Vallone's convening of the hearing comes a day after Obama, in a televised news interview, said he wouldn't rule out the trial happening in federal court in Manhattan. Yesterday, in response to Obama, Bloomberg reiterated his preference for the trial to be moved, but added skeptically that the city expects the federal government to pay for security costs if the case stays local.
"Keep in mind ... we have always had skepticism because a lot of times the federal government promises to pay and then the monies don't come," Bloomberg told reporters.
Bloomberg and the police have estimated that first-year trial security costs for the NYPD would amount to $216 million, mostly in overtime. Additional years are estimated to cost $200 million.

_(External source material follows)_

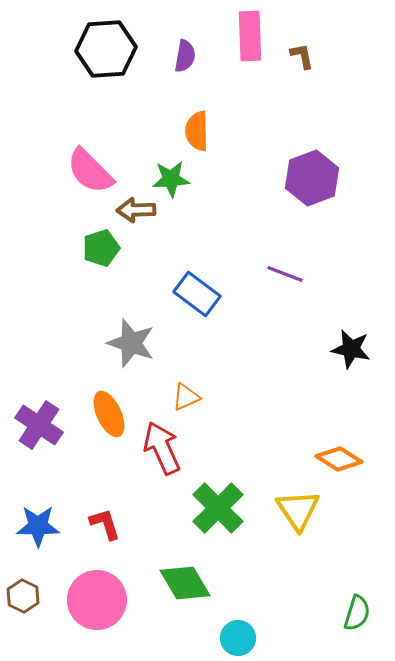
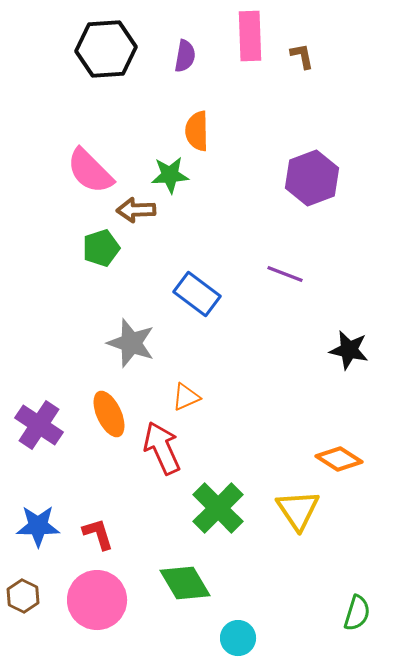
green star: moved 1 px left, 4 px up
black star: moved 2 px left, 1 px down
red L-shape: moved 7 px left, 10 px down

A Department of Justice spokesman couldn't be reached late yesterday.
Vallone admits that he is keeping a cautious eye on the weather reports, which are predicting a significant snowfall for the metropolitan area tomorrow. The later scheduled start to the hearing could help people travel to the Council chamber even if it does snow, said a hopeful Vallone.
Rep. Peter King (R-Seaford) was awaiting an invitation from Vallone yesterday and said he would attend the hearing unless there were votes scheduled that day in Congress. Because of Washington, D.C.'s record-breaking snowfall over the weekend, and a second storm in the works, King said voting in the House of Representatives might be delayed long enough for him to attend Vallone's hearing.
An opponent of the terror trials, King said Obama needs to make a decision soon about the trial. "It is time for him to show leadership; either they are going to do it [the Manhattan trial] or not; we shouldn't be so indecisive," said King.
A spokesman for Sen. Charles Schumer, who opposes a Manhattan trial, couldn't be reached.